The Mayor of Galway has criticised An Bord Pleanála for refusing a number of housing developments there in recent weeks.
Clodagh Higgins was speaking as Galway City Council's chief executive warned it will not be able to meet its social housing needs for the 'foreseeable future'.
Galway currently has over 4,000 people on its housing list, with projections that the city's population will grow by 40,000 by 2040.
Mayor Higgins has put down a motion, calling on senior Ministers to meet with city officials.
She told Newstalk Breakfast the developments were rejected for being too car-dependent.
"The reasons given for the refusal in the development at Keeraun was that they considered it to be piecemeal, with inadequate provision of social and physical infrastructure, and that such a development would be excessively car-dependent," she said.
"They also said the substandard condition of the road at Ballymoneen was also a factor.
"In the Headford Road case, again, the development was considered to be too car-dependent.
"This is a development that's a 20-minute walk from the city centre - so decisions by An Bord Pleanála are simply baffling at the moment."
Mayor Higgins said conditional planning permission could have been granted.
"I can't understand why planning couldn't be granted with conditions attached, such as upgrading the footpaths, roads and so forth," she said.
"We all appreciate that the road at Keeraun needed to be upgraded, and there were active plans in place that the upgrade would happen in tandem with housing developments.
"An Bord Pleanála didn't give Galway City Council an opportunity to explain that, they just flatly refused the application".

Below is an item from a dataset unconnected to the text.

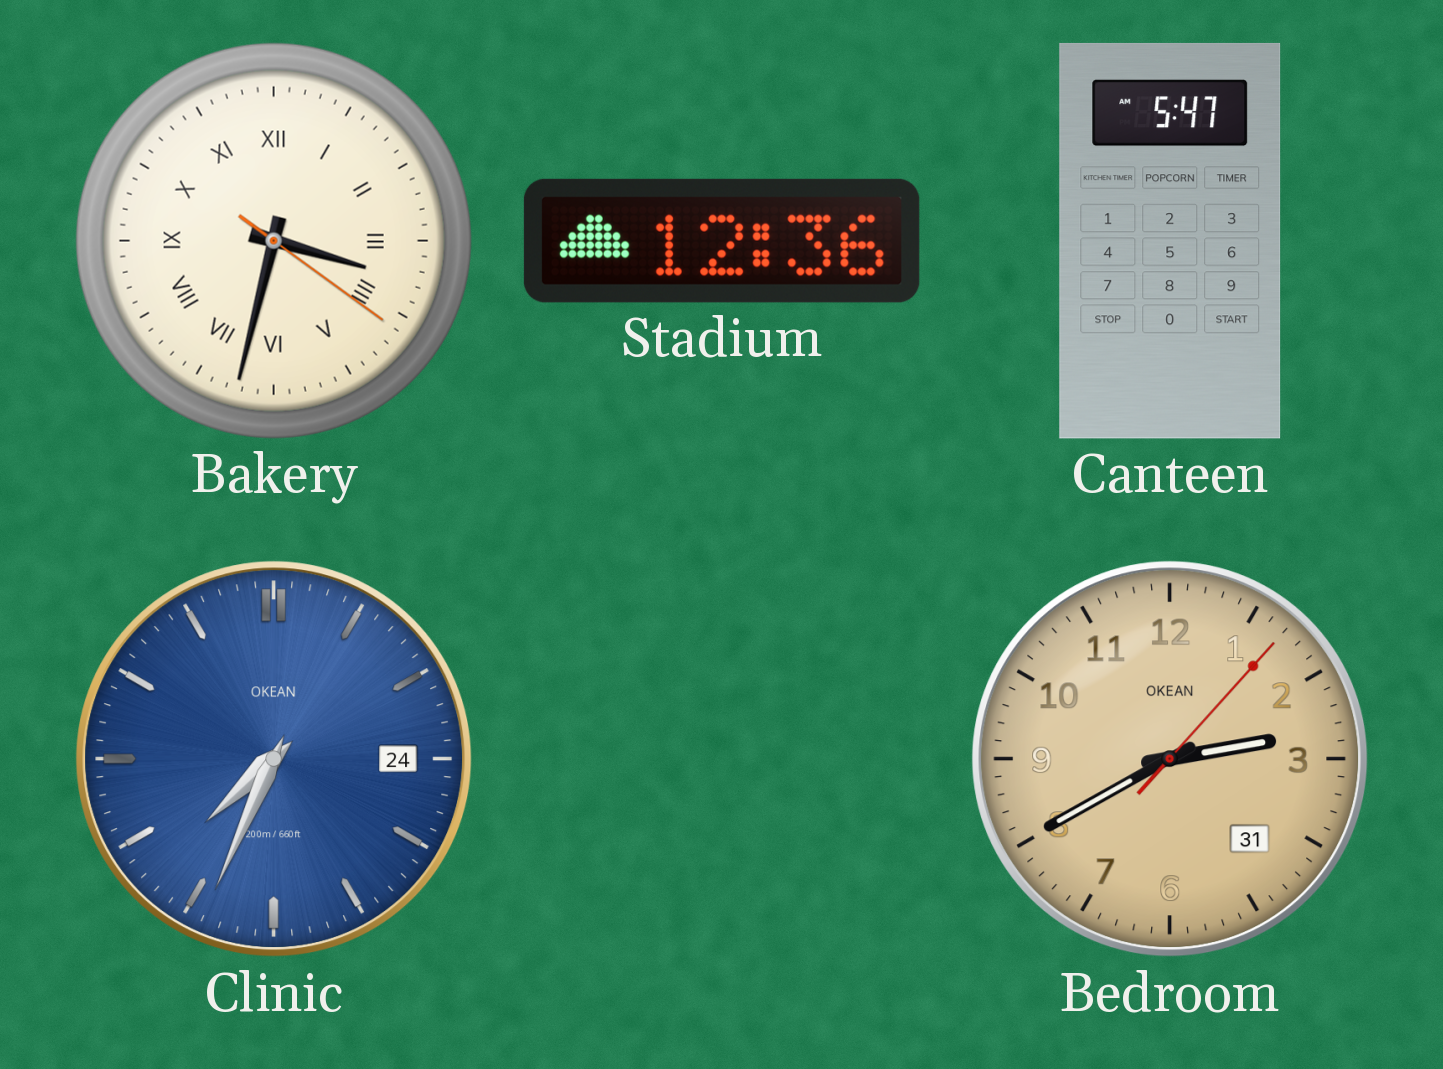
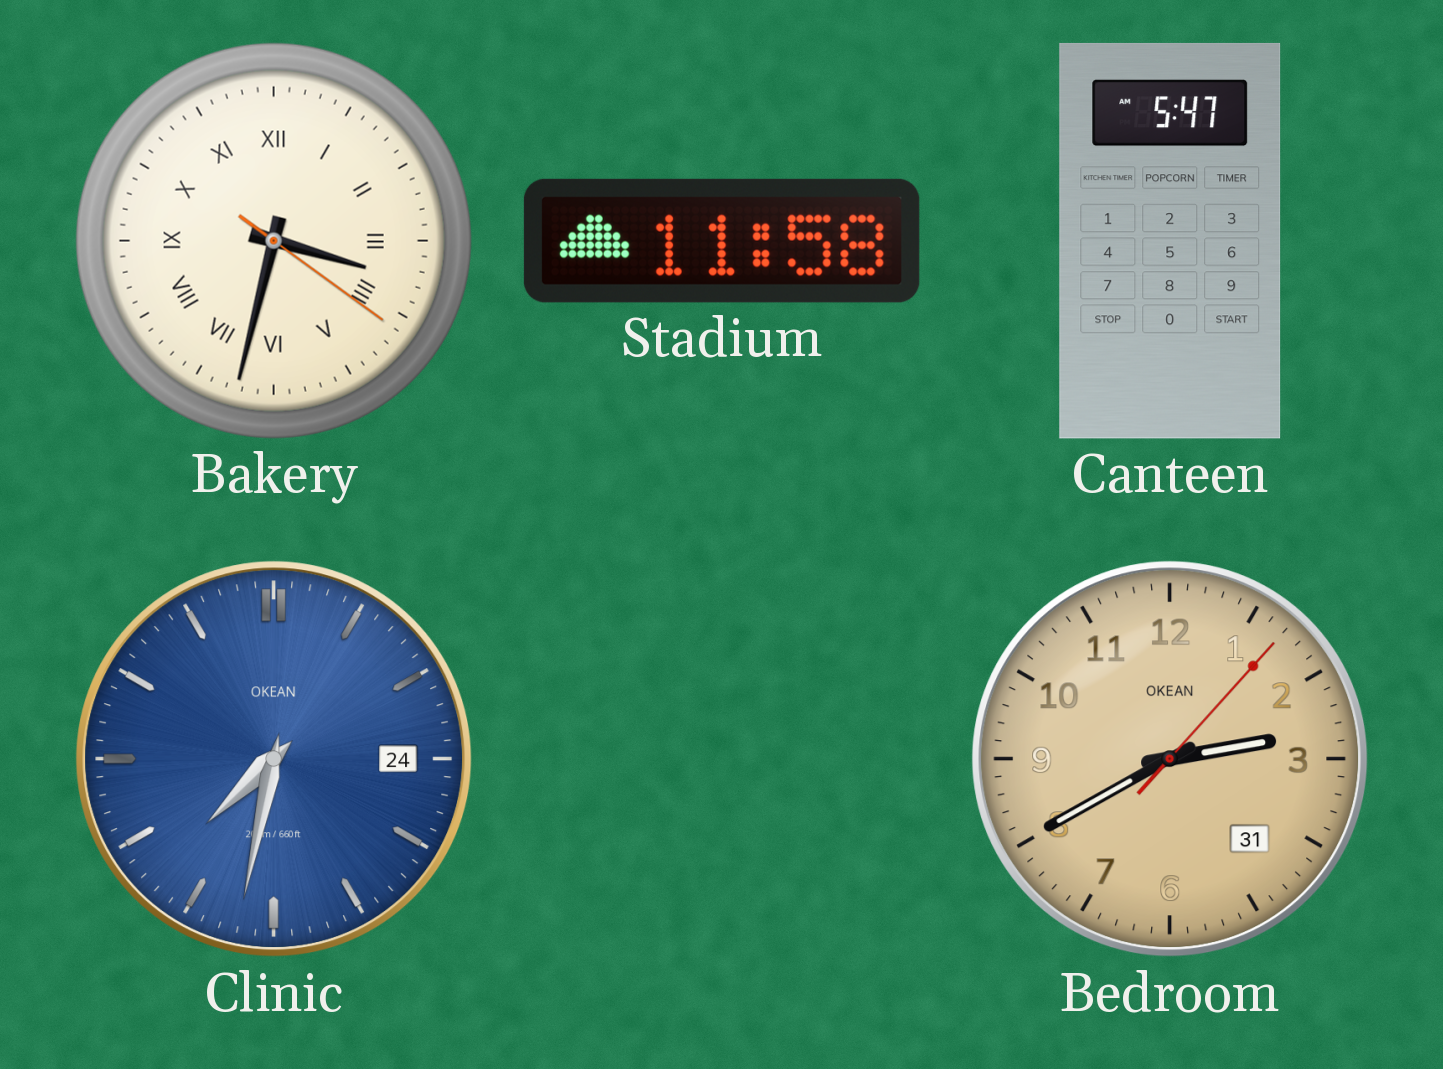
Stadium: 12:36 -> 11:58
Clinic: 7:34 -> 7:32
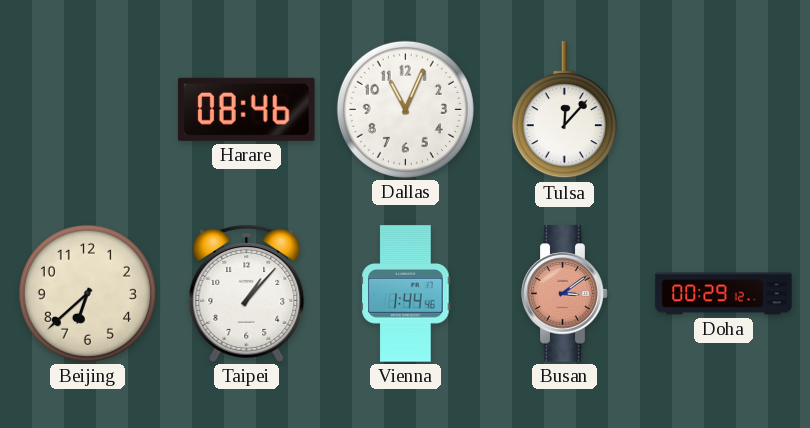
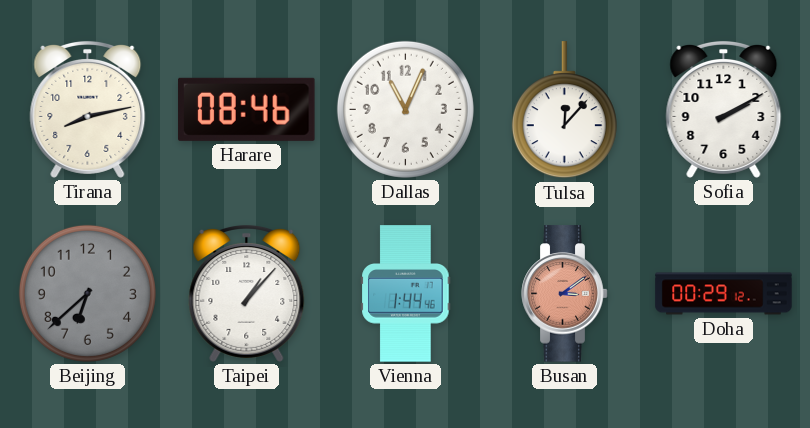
Tirana: none -> 8:13
Sofia: none -> 2:10
Beijing dial: cream -> grey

'Working against our objective'
She said she appreciates that houses cannot be built just anywhere.
"When you pair it all back we have an urgent requirement for housing," she said.
"The Council and private developers are willing to develop sites to meet our housing needs.
"Yet we have an independent agency of the State essentially working against our collective objective.
"They could have helped us find a way forward with conditional planning, which would have benefited the community two-fold," she added.